With beauty before me may I walk,
With beauty behind me may I walk,
With beauty above me may I walk,
With beauty all around me may I walk.
In old age wandering on a trail of beauty,
Lively, may I walk;
In old age wandering on a trail of beauty,
living again, may I walk.
It is finished in beauty.
~ Navajo prayer
On that Saturday I received an email from the second youngest daughter of Arthur J. Hubbard, Sr., a 102-year old Native American Presbyterian Christian who had just passed. Among the divided duties of family members at this time, this daughter was charged with finding the place for his funeral. Arthur was living in a town a couple hours away when he died. The last Presbyterian congregation the family had been involved in together, in downtown Phoenix, could not accommodate. They knew they’d need a large space, wanted a friendly one, and several of the family lived nearby. The Moderator of the Presbytery of the Grand Canyon, Rev. Martha Sedongei, herself a Native American Pastor, was asked to officiate. They were asking if they could use Pinnacle Presbyterian as their location. She and one of her dear sisters came to worship the next morning, to make contact with us. One of our associates sat with them and discussed details. We wanted to extend this hospitality.
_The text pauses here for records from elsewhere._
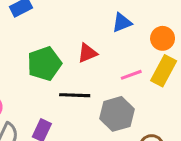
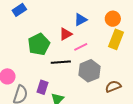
blue triangle: (122, 23) -> (81, 20), moved
pink line: (131, 75) -> (81, 47), moved

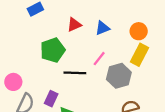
red triangle: (66, 34) -> (74, 25), moved
pink line: (81, 47) -> (99, 59), turned -32
gray hexagon: (90, 71) -> (119, 76), moved

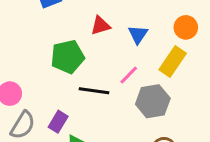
blue triangle: (103, 28) -> (138, 34), turned -40
orange circle: (139, 31) -> (186, 27), moved
yellow rectangle: (139, 55) -> (173, 62), moved

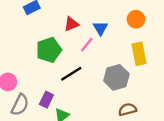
yellow rectangle: (173, 62) -> (139, 54), moved, turned -40
pink line: (129, 75) -> (87, 44), moved
black line: (94, 91) -> (71, 74), turned -35

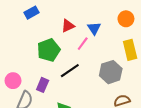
purple rectangle: (46, 100) -> (43, 85), moved

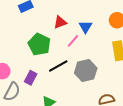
green pentagon: (49, 50) -> (39, 44), turned -30
gray hexagon: (111, 72) -> (86, 71), moved

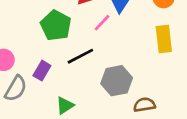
gray hexagon: (86, 71) -> (117, 81), moved

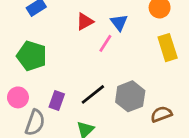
green pentagon: (56, 25) -> (32, 56), moved
black line: (80, 56) -> (93, 94), moved

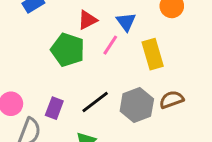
yellow rectangle: (168, 48) -> (153, 54), moved
green pentagon: (32, 56) -> (68, 50), moved
brown semicircle: (161, 114) -> (172, 100), moved

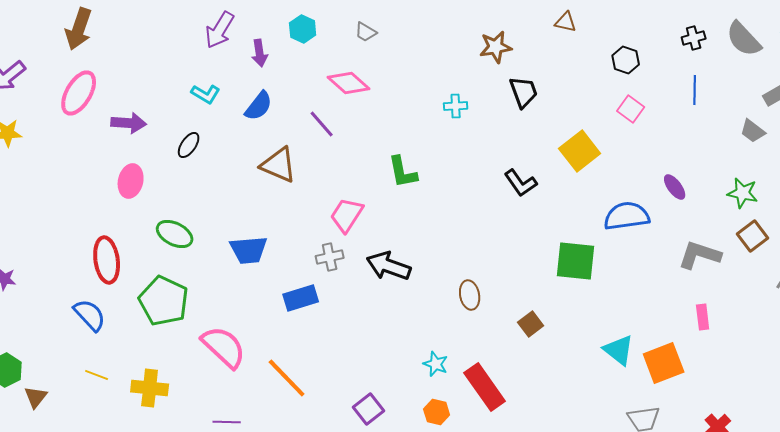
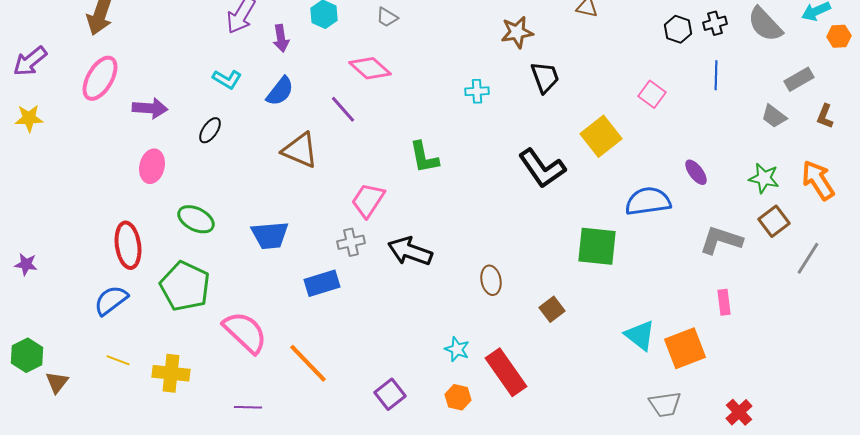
black hexagon: (626, 60) -> (678, 29), moved
black L-shape: (521, 183) -> (542, 168), size x1.4
blue semicircle: (90, 315) -> (111, 300), turned -84

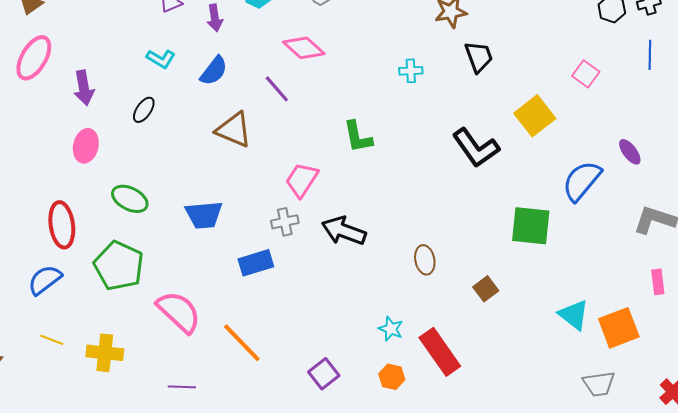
purple arrow: (150, 108) -> (84, 88), turned 76
blue semicircle: (648, 201) -> (582, 181), turned -42

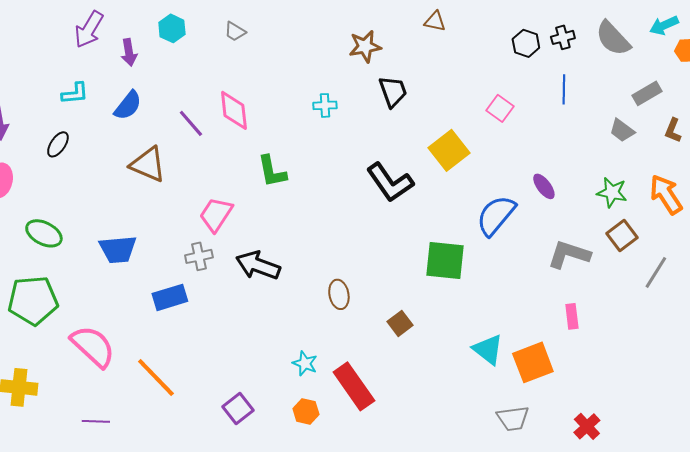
pink diamond: (304, 48) -> (234, 110), moved, turned 42
cyan L-shape: (161, 59) -> (75, 93), turned -36
green pentagon: (119, 266) -> (33, 300), turned -30

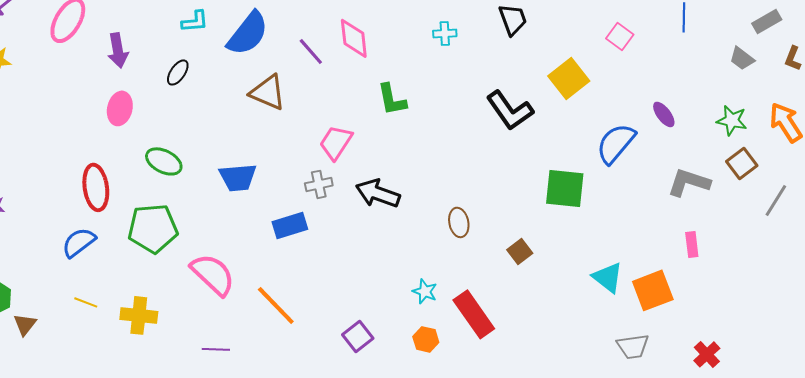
blue semicircle: (128, 105) -> (248, 33), size x1.5

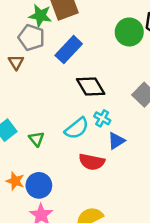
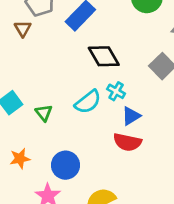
red semicircle: (92, 162) -> (127, 142), moved
orange star: (15, 181) -> (20, 159), turned -30
blue circle: (39, 185) -> (66, 165), moved

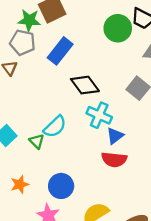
cyan cross: (116, 91) -> (99, 115), size x1.5
cyan semicircle: (88, 102) -> (55, 127), moved

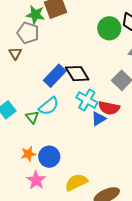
blue rectangle: (60, 51) -> (55, 76), moved
red semicircle: (114, 160) -> (109, 108), moved
orange star: (20, 184) -> (28, 154), moved

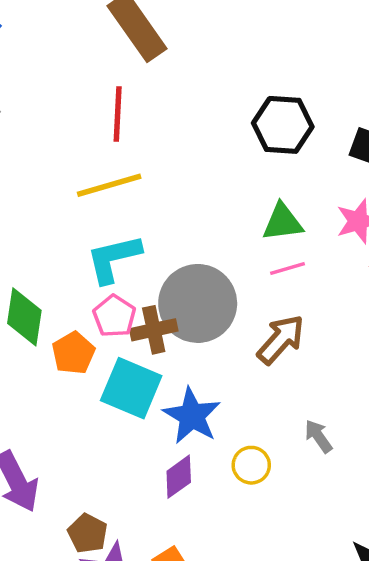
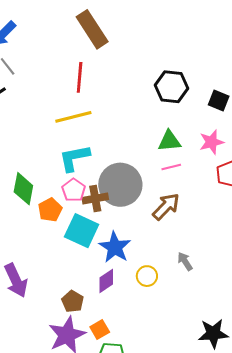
brown pentagon: (88, 533) -> (73, 301), moved

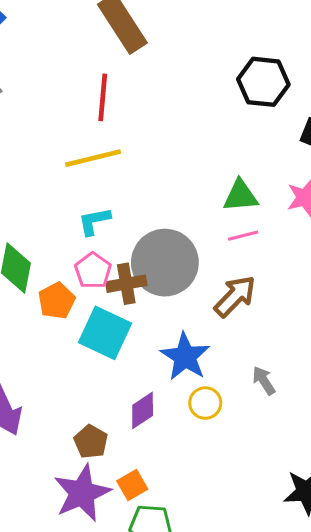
black hexagon: (171, 87) -> (263, 82), moved
cyan L-shape: (74, 158) -> (94, 221), size x0.7
blue star: (115, 247) -> (185, 357), moved

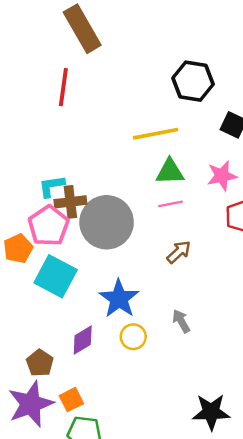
yellow line: (93, 158) -> (156, 134), moved
pink pentagon: (93, 271) -> (49, 226), size x1.4
brown cross: (126, 284) -> (70, 202), moved
brown arrow: (235, 296) -> (179, 252), moved, size x0.7

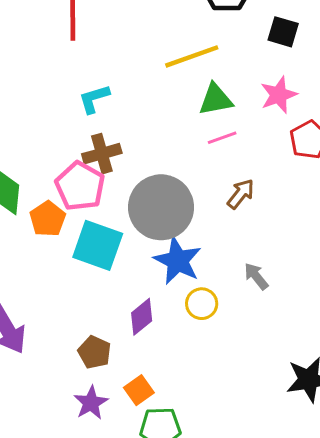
cyan L-shape: (52, 186) -> (94, 99), moved
gray circle: (107, 222) -> (161, 207), moved
purple star: (31, 404) -> (91, 403), size x0.6

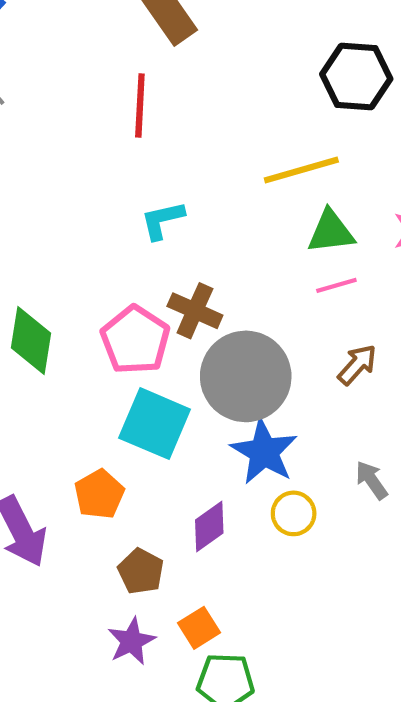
brown cross: (102, 154) -> (195, 311), moved, turned 36
orange pentagon: (48, 219) -> (99, 494), moved

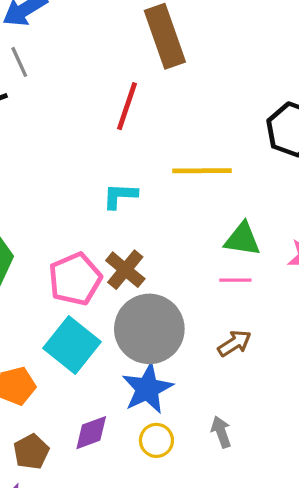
yellow line: (301, 170) -> (202, 171), moved

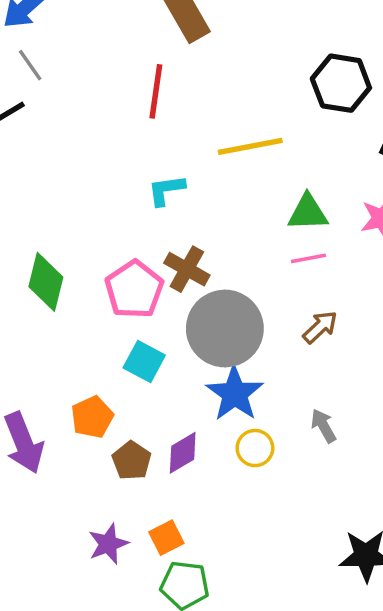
cyan square: (72, 345) -> (144, 362), size x0.7
brown pentagon: (31, 452) -> (132, 461), moved

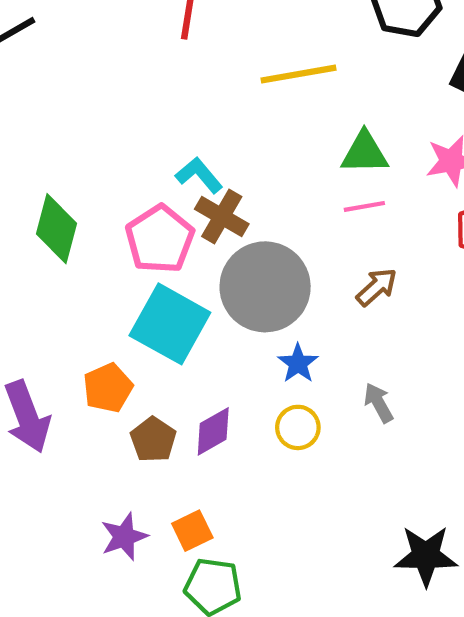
cyan L-shape: (166, 190) -> (199, 175), moved, turned 57
cyan square: (144, 362) -> (170, 324), size x1.6
blue star: (235, 394) -> (298, 363), moved, size x0.6

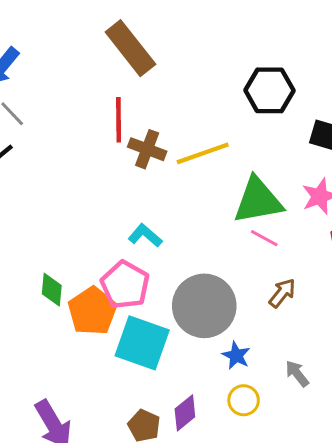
green triangle: (364, 153) -> (258, 201), size x1.5
pink line: (364, 206) -> (264, 238), turned 48
brown cross: (222, 217) -> (147, 149), moved
green diamond: (56, 229) -> (52, 290), size x0.7
orange pentagon: (108, 388) -> (92, 311), moved, size x1.4

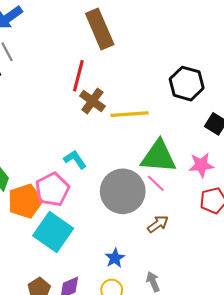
gray circle: (204, 306) -> (123, 191), moved

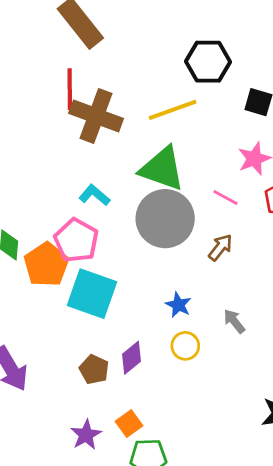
brown cross: (92, 101) -> (96, 116), size x1.5
yellow line: (130, 114) -> (173, 110), moved
green triangle: (158, 157) -> (162, 169), moved, turned 30
pink line: (156, 183) -> (226, 198), moved

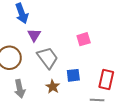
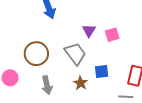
purple triangle: (34, 35) -> (89, 30), moved

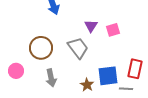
blue square: (102, 72) -> (108, 76), moved, size x1.5
brown star: (81, 83) -> (87, 85), moved

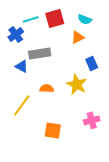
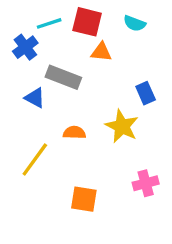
red square: (55, 18) -> (87, 22), turned 30
orange triangle: (78, 37) -> (101, 52), moved, turned 32
gray rectangle: (40, 53) -> (63, 77), turned 30

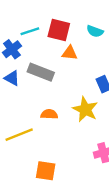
blue triangle: (35, 98) -> (12, 78), moved
yellow line: (35, 160) -> (19, 135), turned 32
orange square: (84, 199) -> (46, 171), moved

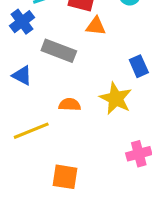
blue triangle: (12, 78) -> (22, 75), moved

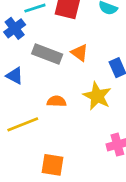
orange triangle: (96, 26) -> (80, 53), moved, turned 30

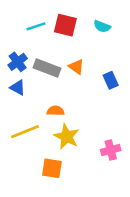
blue cross: (15, 28) -> (18, 62), moved
yellow star: (97, 96) -> (67, 137), moved

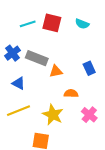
orange triangle: (76, 67) -> (56, 71), moved, turned -48
blue triangle: (18, 88) -> (19, 83), moved
orange semicircle: (56, 111) -> (71, 93), moved
pink cross: (111, 150) -> (89, 115), moved, turned -35

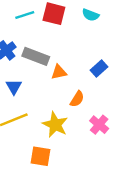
blue rectangle: (89, 68) -> (99, 69), turned 72
blue triangle: (19, 83) -> (14, 87), turned 32
orange semicircle: (71, 93) -> (77, 99), turned 120

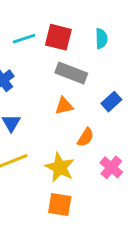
cyan semicircle: (91, 15) -> (101, 39), turned -112
gray rectangle: (36, 56) -> (71, 73), moved
orange square: (41, 156) -> (60, 205), moved

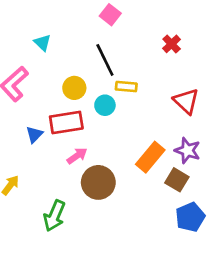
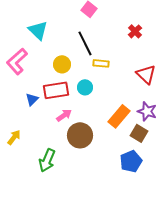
cyan triangle: (42, 43) -> (38, 30), size x1.5
cyan circle: (105, 105) -> (85, 87), moved
blue pentagon: (190, 217) -> (131, 161), moved

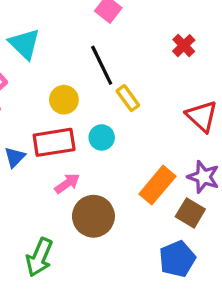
yellow rectangle: (101, 63) -> (128, 98), turned 49

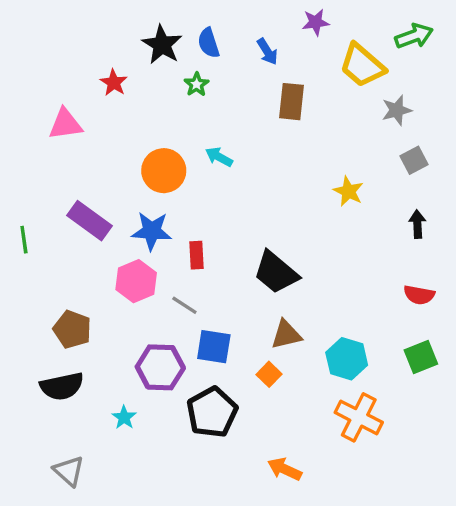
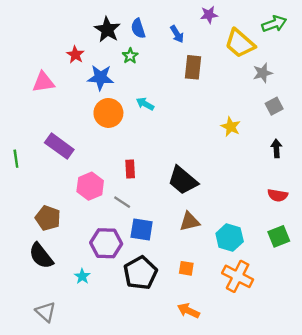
blue star: (152, 231) -> (100, 78), moved
orange square: (269, 374) -> (186, 268), moved, turned -35
black semicircle: (62, 386) -> (41, 256), turned 64

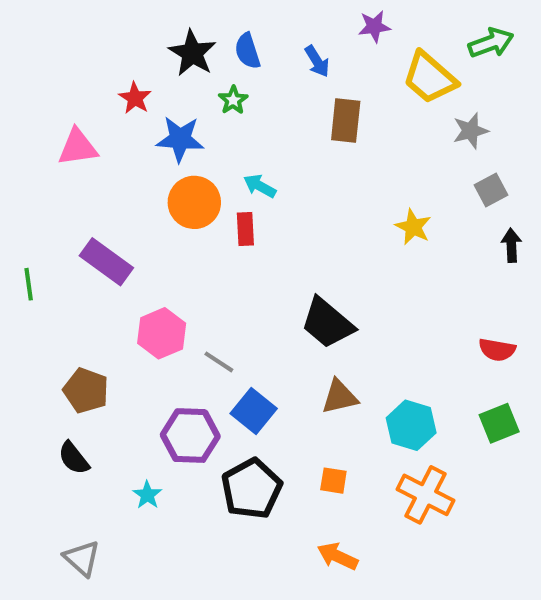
black arrow: (276, 148) -> (511, 245), moved
red rectangle: (130, 169) -> (245, 229), moved
blue square: (142, 230) -> (254, 411), turned 30
black semicircle: (41, 256) -> (74, 458), size x0.7

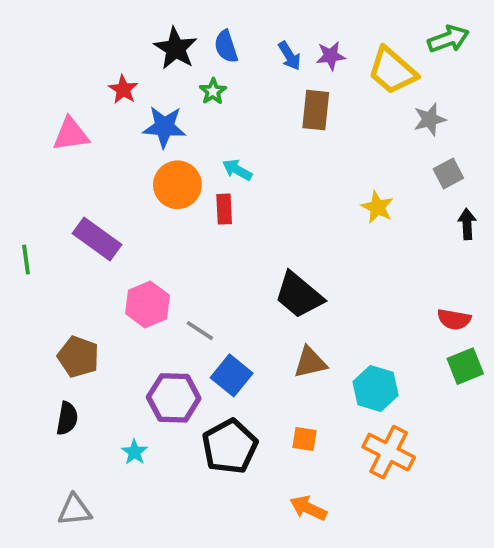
purple star: (374, 26) -> (331, 56), moved
green square: (499, 423) -> (465, 366), moved
black semicircle: (74, 458) -> (67, 418), turned -132
gray triangle: (82, 558) -> (75, 510), turned -48

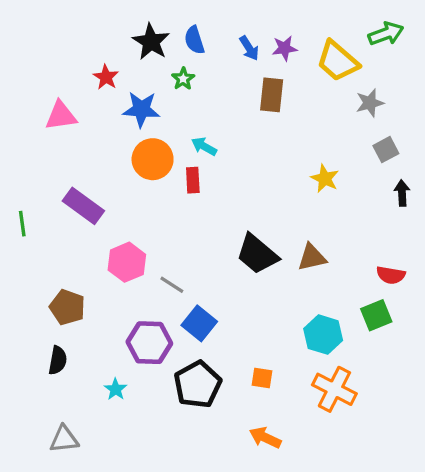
brown triangle: (310, 362) -> (312, 257), moved
green square: (465, 366) -> (376, 315), moved

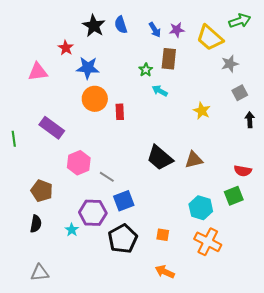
green star: (183, 79) -> (146, 70), moved
cyan arrow: (204, 146) -> (160, 91), moved
blue square: (199, 323) -> (124, 201), turned 30
cyan star: (116, 389) -> (72, 230), moved

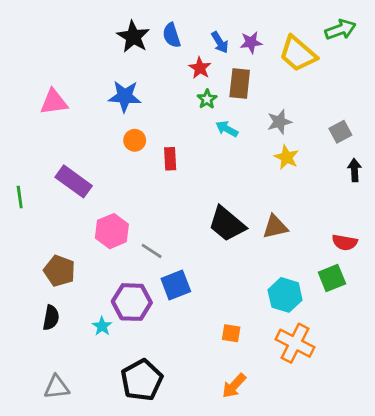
red star: (66, 48) -> (200, 68), moved
gray star: (230, 64) -> (279, 122), moved
orange circle: (95, 99) -> (135, 140), size x0.6
black pentagon: (123, 239) -> (142, 380), moved
orange arrow: (165, 272) -> (234, 386), turned -72

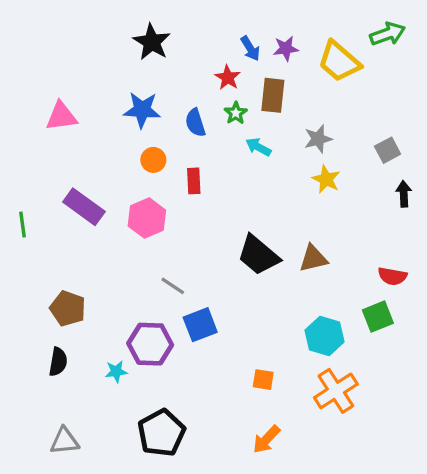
blue semicircle: (172, 35) -> (195, 123), moved
pink hexagon: (112, 231) -> (147, 218), moved
cyan star: (102, 326) -> (116, 371), turned 30
orange cross: (295, 343) -> (336, 391), turned 30

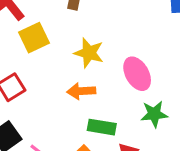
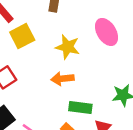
pink ellipse: (137, 74) -> (106, 32), moved

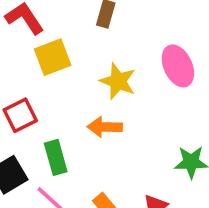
green rectangle: (80, 107) -> (56, 157), moved, turned 60

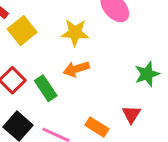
green rectangle: (56, 157) -> (46, 88), moved

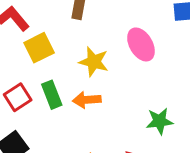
green rectangle: (46, 88) -> (52, 95), moved

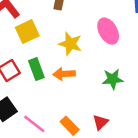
green star: (160, 121) -> (113, 79), moved

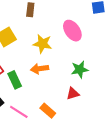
green rectangle: (36, 69) -> (15, 80), moved
red triangle: (100, 122) -> (73, 94), moved, turned 32

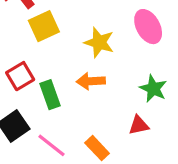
green star: (80, 70) -> (153, 89), turned 30

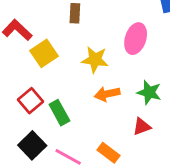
pink ellipse: (148, 27) -> (136, 39), turned 56
orange arrow: (91, 81) -> (107, 94), moved

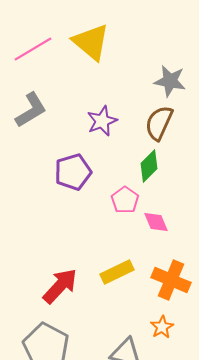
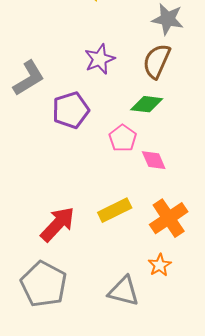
gray L-shape: (31, 110) -> (29, 78), moved
green diamond: (149, 166) -> (147, 104), turned 52
orange cross: (171, 280) -> (169, 218), turned 33

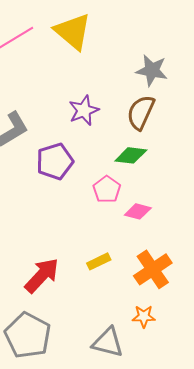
pink diamond: (154, 160) -> (138, 211), turned -52
yellow rectangle: (115, 210) -> (99, 261), size x0.7
orange star: (160, 265) -> (144, 316), turned 30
As things turn out, this was far more than a small funeral for man who lived a noble and long life. Mr. Hubbard was well known as one of the few remaining Navajo Code Talkers who were instrumental in America’s victory against the Japanese. He was an instructor in the program. He was also active in a number of economic and cultural development projects among the Indian nations, was the first Native American elected to the Arizona State Senate, was instrumental in founding the Navajo band (a trombone player), an active life-long Presbyterian, father of 12, and more. To mark him in history, he was in the first class to graduate from the Presbyterian mission school at Ganado, on the Navajo reservation. That school is no longer active. As was said of him, he never sought glory, only saw things that needed to be done and set out to do them.
His body was brought by an escort of Native American motorcyclists from Case Grande early Tuesday morning, with volunteers from more than one American Legion post waiting for him upon his arrival at the church. Numbers of people came for a 90-minute visitation in the sanctuary, with food and hospitality prepared for folks as they arrived. The Navajo Band played outside, in his honor. The service commenced, in a rather traditional, even Anglo, Presbyterian style–but with just enough of a sense of Native American ‘family’ for anyone to know this was something a bit different than what we normally experience at Pinnacle. A long receiving line to greet the pastors ensued after the service. State legislators attended, along with a mixed group of Anglo and Native citizens–with a shared sense of Christian faith. The President of the Navajo Nation arrived with his own entourage, to give Arthur honor. Media from four outlets arrived to film and do interviews for broadcast on the evening news programs.
After the funeral procession left for the National Cemetery for a military burial, the community returned for a reception with speeches and memories for over two hours in the Fellowship Hall.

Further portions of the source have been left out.